BDSM, I have to say, is not my thing. I’ve read enough of it to understand some of the nuance, and the role in which knowledge, understanding and permission and consent play in any BDSM scene, and I understand that it is deeply enjoyable (pun intended) for those who practice it. But it’s not my thing, or not my kink, to be more specific. I can read about it but it’s not the biggest draw of a particular plot line for me.

I should summarize. Zipporah is thirty-seven, and became Orthodox later in life, after her first marriage failed. Zipporah has suppressed a lot of her own desires, from her desire for more religious observance in her daily life, to her desire for submission and pain play in her sexual life. When her friend, the rabbi’s wife, matches her up with Elan, who runs the butcher counter at the local grocery, and they marry, Zipporah has to reveal the vulnerability of both her desires and the mistakes she makes that reveal her imperfections.

In this story, Zipporah’s desire for submission and her need to be dominated sexually were integral to her character, and couldn’t be extracted from the narrative. What I found particularly fascinating were the subtle parallels between some of the tenets of her Orthodox observance and her role as a submissive in her sexual life with her new husband. To outsiders, hiding one’s hair beneath a wig or scarf, or being untouchable during menses might be seen as denigrating and demeaning – just as some describe BDSM practice using the same terminology.

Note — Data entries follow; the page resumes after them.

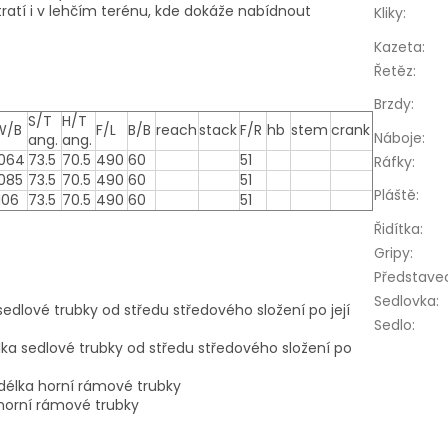
ratí i v lehčím terénu, kde dokáže nabídnout
Kliky
:
Kazeta
:
Řetěz
:
Brzdy
:
S/T
H/T
W/B
F/L
B/B
reach
stack
F/R
hb
stem
crank
Náboje
:
ang.
ang.
1064
73.5
70.5
490
60
51
Ráfky
:
1085
73.5
70.5
490
60
51
Pláště
:
106
73.5
70.5
490
60
51
Řidítka
:
Gripy
:
Představe
Sedlovka
:
sedlové trubky od středu středového složení po její
Sedlo
:
lka sedlové trubky od středu středového složení po
í délka horní rámové trubky
 horní rámové trubky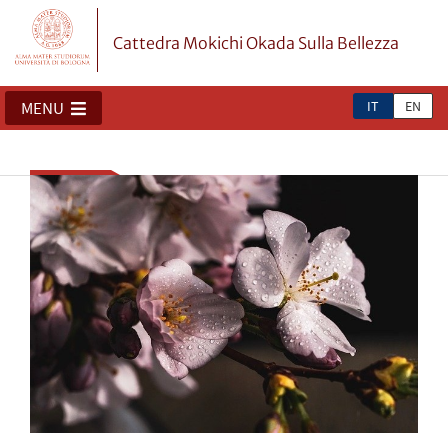
Cattedra Mokichi Okada Sulla Bellezza
IT
EN
MENU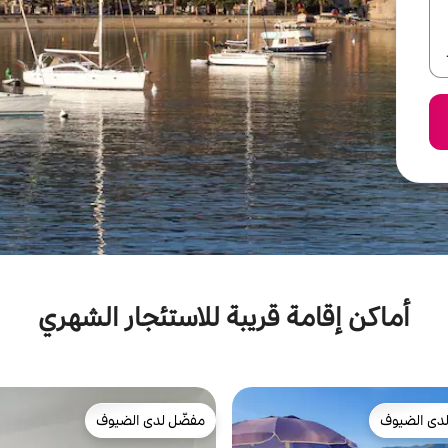
أماكن إقامة قريبة للاستئجار الشهري
دى الضيوف
مفضّل لدى الضيوف
بيوت المفضّلة لدى الضيوف
مفضّل لدى الضيوف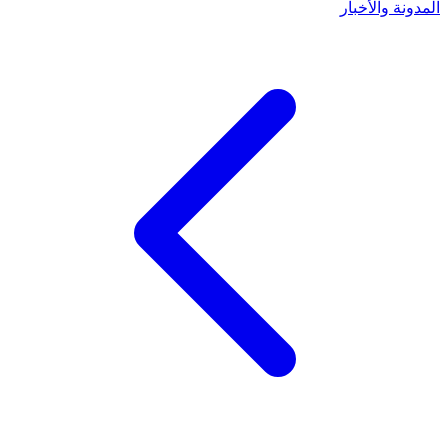
المدونة والأخبار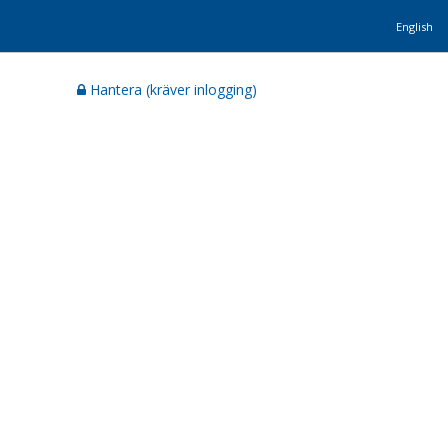
English
Hantera (kräver inlogging)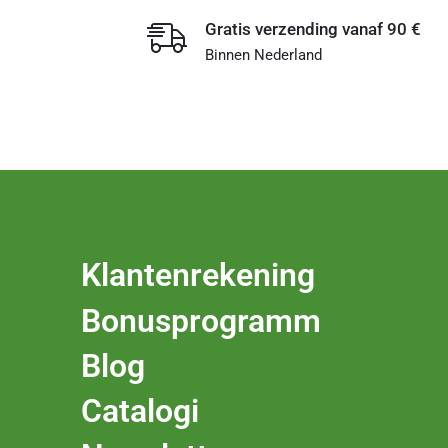
Gratis verzending vanaf 90 €
Binnen Nederland
Klantenrekening
Bonusprogramm
Blog
Catalogi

For Zipporah, however, her observances were meaningful because she chose them. She wasn’t born into an observant, Orthodox family – in fact her parents treat her as if she’s still going through a very inconvenient phase that she’ll recover from, maybe soon if they’re repeatedly clear in how unacceptable they find her choices. The Orthodox around her in her neighborhood are sometimes just as unwelcoming and cruel to her, because Zipporah is absent minded and often deep in thought regarding her studies as a professor, and she doesn’t always get the very specific codes of conduct right, and makes mistakes like accidentally using the dairy ladle in the chicken soup. But Zipporah chooses anyway, persevering despite the rejection and censure, and choosing repeatedly each time she wakes up to wrap her hair, to keep kosher, to observe the sabbath, etc. Her choice and consent are integral to her life in her religious community, and in her desire for domination.

Another parallel I liked: Zipporah is looked down on a bit because she’s so studious and often has her “head in the clouds,” to quote the story, whereas her husband’s brothers are constantly studying Torah, living admired lives as scholars, and her husband seems to regret having left his own study to run his family’s butcher counter.

Zipporah’s decision to tell her husband what she likes sexually is brave, but it pays off marvelously. Elan is not only familiar at domination, he’s a toy-owning, rope-braiding, intricate-scene-building expert. But of course having what she wanted sexually doesn’t make her marriage or her life outside of the bedroom any easier.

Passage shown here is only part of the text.